**WHAT IS BEING ASKED**
Every entry is to be reproduced word for word, but the images are not.

Extracted page text data
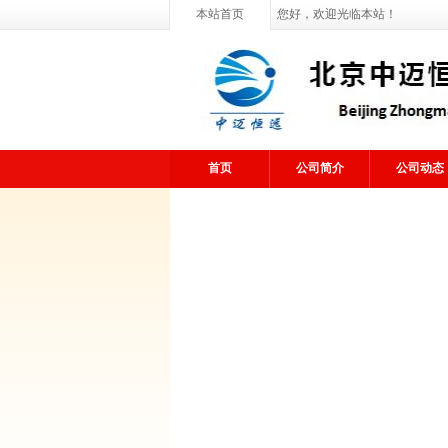
本站首页
您好，欢迎光临本站！
首页
公司简介
公司动态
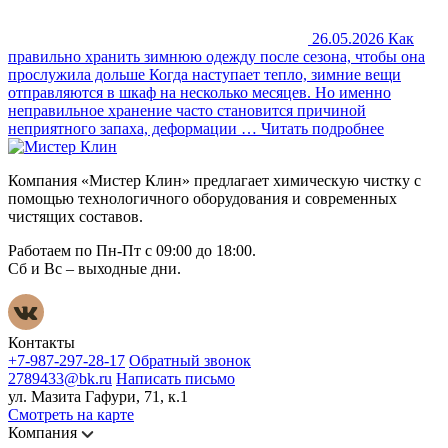
26.05.2026
Как
правильно хранить зимнюю одежду после сезона, чтобы она
прослужила дольше
Когда наступает тепло, зимние вещи
отправляются в шкаф на несколько месяцев. Но именно
неправильное хранение часто становится причиной
неприятного запаха, деформации …
Читать подробнее
Компания «Мистер Клин» предлагает химическую чистку с
помощью технологичного оборудования и современных
чистящих составов.
Работаем по Пн-Пт с 09:00 до 18:00.
Сб и Вс – выходные дни.
Контакты
+7-987-297-28-17
Обратный звонок
2789433@bk.ru
Написать письмо
ул. Мазита Гафури, 71, к.1
Смотреть на карте
Компания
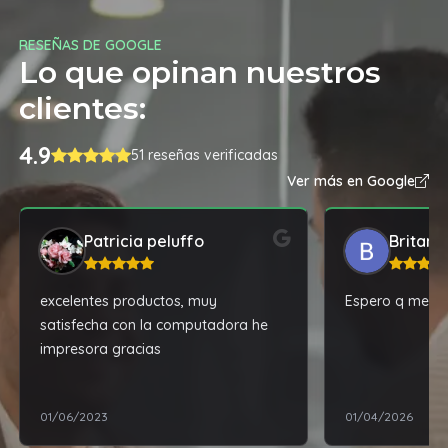
RESEÑAS DE GOOGLE
Lo que opinan nuestros
clientes:
4.9
51 reseñas verificadas
Ver más en Google
Patricia peluffo
Britany
excelentes productos, muy
Espero q me ye
satisfecha con la computadora he
impresora gracias
01/06/2023
01/04/2026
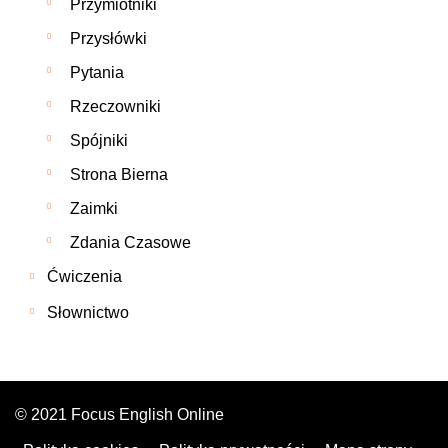
Przymiotniki
Przysłówki
Pytania
Rzeczowniki
Spójniki
Strona Bierna
Zaimki
Zdania Czasowe
Ćwiczenia
Słownictwo
© 2021 Focus English Online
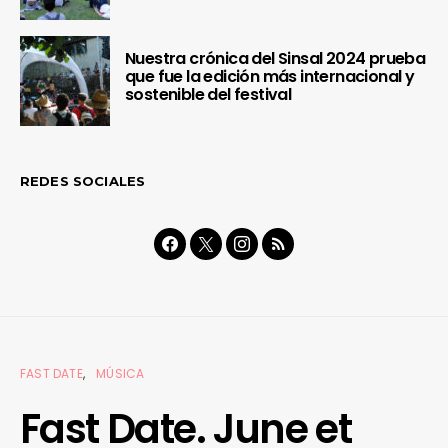
Nuestra crónica del Sinsal 2024 prueba
que fue la edición más internacional y
sostenible del festival
REDES SOCIALES
FAST DATE
MÚSICA
Fast Date. June et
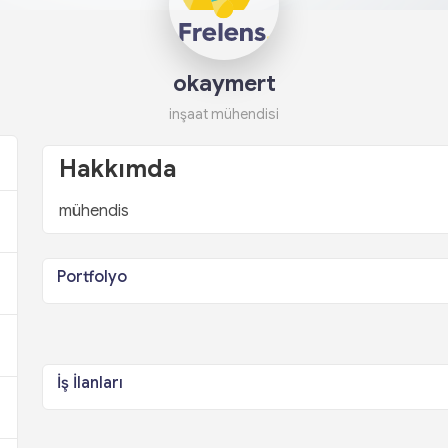
okaymert
inşaat mühendisi
Hakkımda
mühendis
Portfolyo
İş İlanları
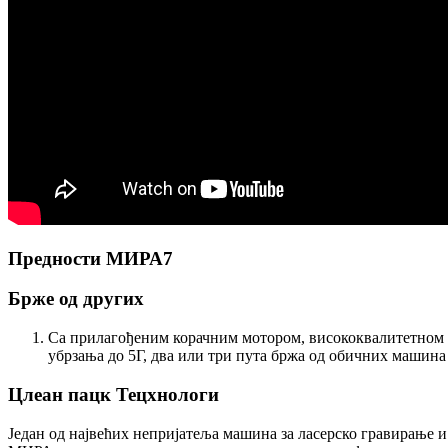
Предности МИРА7
Брже од других
Са прилагођеним корачним мотором, висококвалитетном 
убрзања до 5Г, два или три пута бржа од обичних машина
Цлеан пацк Тецхнологи
Један од највећих непријатеља машина за ласерско гравирање 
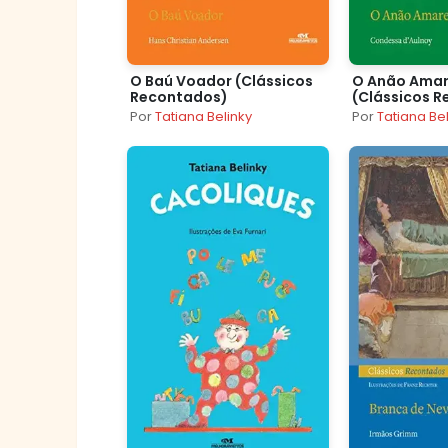
O Baú Voador (Clássicos
O Anão Amar
Recontados)
(Clássicos 
Por
Tatiana Belinky
Por
Tatiana Be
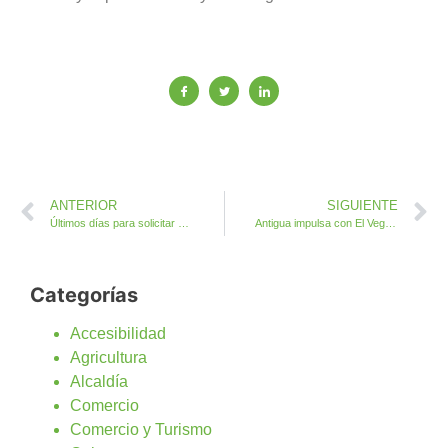
ANTERIOR
SIGUIENTE
Últimos días para solicitar Transporte Escolar los estudiantes que cursen fuera del Municipio de Antigua
Antigua impulsa con El Vega la campaña Cuidemos el Medio Ambiente
Categorías
Accesibilidad
Agricultura
Alcaldía
Comercio
Comercio y Turismo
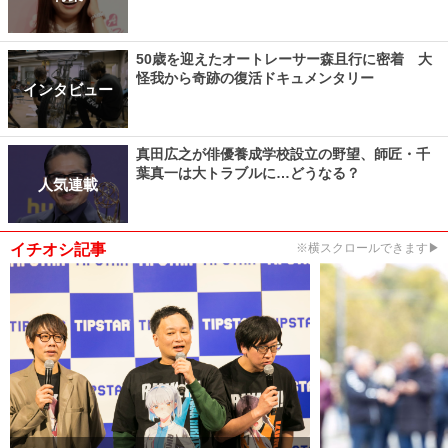
50歳を迎えたオートレーサー森且行に密着 大
怪我から奇跡の復活ドキュメンタリー
インタビュー
真田広之が俳優養成学校設立の野望、師匠・千
葉真一は大トラブルに…どうなる？
人気連載
イチオシ記事
※横スクロールできます▶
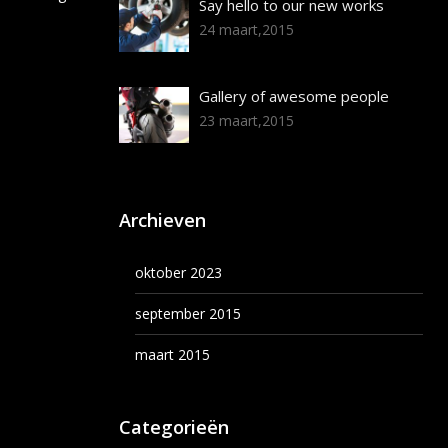
Say hello to our new works
24 maart,2015
Gallery of awesome people
23 maart,2015
Archieven
oktober 2023
september 2015
maart 2015
Categorieën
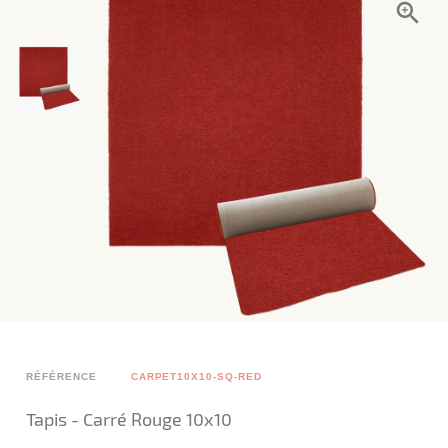
RÉFÉRENCE
CARPET10X10-SQ-RED
Tapis - Carré Rouge 10x10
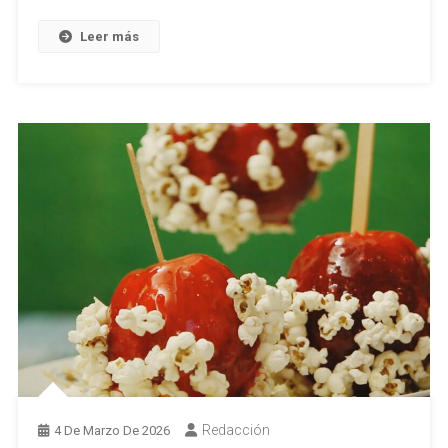
Leer más
Redacción
4 De Marzo De 2026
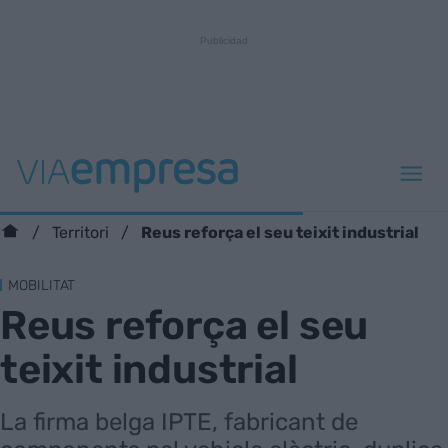
Reus reforça el seu teixit industrial
Territori
MOBILITAT
Reus reforça el seu
teixit industrial
La firma belga IPTE, fabricant de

**SOLUTION TO THIS EXERCISE**
本站首页
您好，欢迎光临本站！
首页
公司简介
公司动态
26.05.2026
Как
правильно хранить зимнюю одежду после сезона, чтобы она
прослужила дольше
Когда наступает тепло, зимние вещи
отправляются в шкаф на несколько месяцев. Но именно
неправильное хранение часто становится причиной
неприятного запаха, деформации …
Читать подробнее
Компания «Мистер Клин» предлагает химическую чистку с
помощью технологичного оборудования и современных
чистящих составов.
Работаем по Пн-Пт с 09:00 до 18:00.
Сб и Вс – выходные дни.
Контакты
+7-987-297-28-17
Обратный звонок
2789433@bk.ru
Написать письмо
ул. Мазита Гафури, 71, к.1
Смотреть на карте
Компания
RESEÑAS DE GOOGLE
Lo que opinan nuestros
clientes:
4.9
51 reseñas verificadas
Ver más en Google
Patricia peluffo
Britany
excelentes productos, muy
Espero q me ye
satisfecha con la computadora he
impresora gracias
01/06/2023
01/04/2026
Przymiotniki
Przysłówki
Pytania
Rzeczowniki
Spójniki
Strona Bierna
Zaimki
Zdania Czasowe
Ćwiczenia
Słownictwo
© 2021 Focus English Online
Nuestra crónica del Sinsal 2024 prueba
que fue la edición más internacional y
sostenible del festival
REDES SOCIALES
FAST DATE
MÚSICA
Fast Date. June et
okaymert
inşaat mühendisi
Hakkımda
mühendis
Portfolyo
İş İlanları
Предности МИРА7
Брже од других
Са прилагођеним корачним мотором, висококвалитетном 
убрзања до 5Г, два или три пута бржа од обичних машина
Цлеан пацк Тецхнологи
Један од највећих непријатеља машина за ласерско гравирање 
O Baú Voador (Clássicos
O Anão Amar
Recontados)
(Clássicos 
Por
Tatiana Belinky
Por
Tatiana Be
ANTERIOR
SIGUIENTE
Últimos días para solicitar Transporte Escolar los estudiantes que cursen fuera del Municipio de Antigua
Antigua impulsa con El Vega la campaña Cuidemos el Medio Ambiente
Categorías
Accesibilidad
Agricultura
Alcaldía
Comercio
Comercio y Turismo
50歳を迎えたオートレーサー森且行に密着 大
怪我から奇跡の復活ドキュメンタリー
インタビュー
真田広之が俳優養成学校設立の野望、師匠・千
葉真一は大トラブルに…どうなる？
人気連載
イチオシ記事
※横スクロールできます▶
Say hello to our new works
24 maart,2015
Gallery of awesome people
23 maart,2015
Archieven
oktober 2023
september 2015
maart 2015
Categorieën
RÉFÉRENCE
CARPET10X10-SQ-RED
Tapis - Carré Rouge 10x10
Leer más
Redacción
4 De Marzo De 2026
Reus reforça el seu teixit industrial
Territori
MOBILITAT
Reus reforça el seu
teixit industrial
La firma belga IPTE, fabricant de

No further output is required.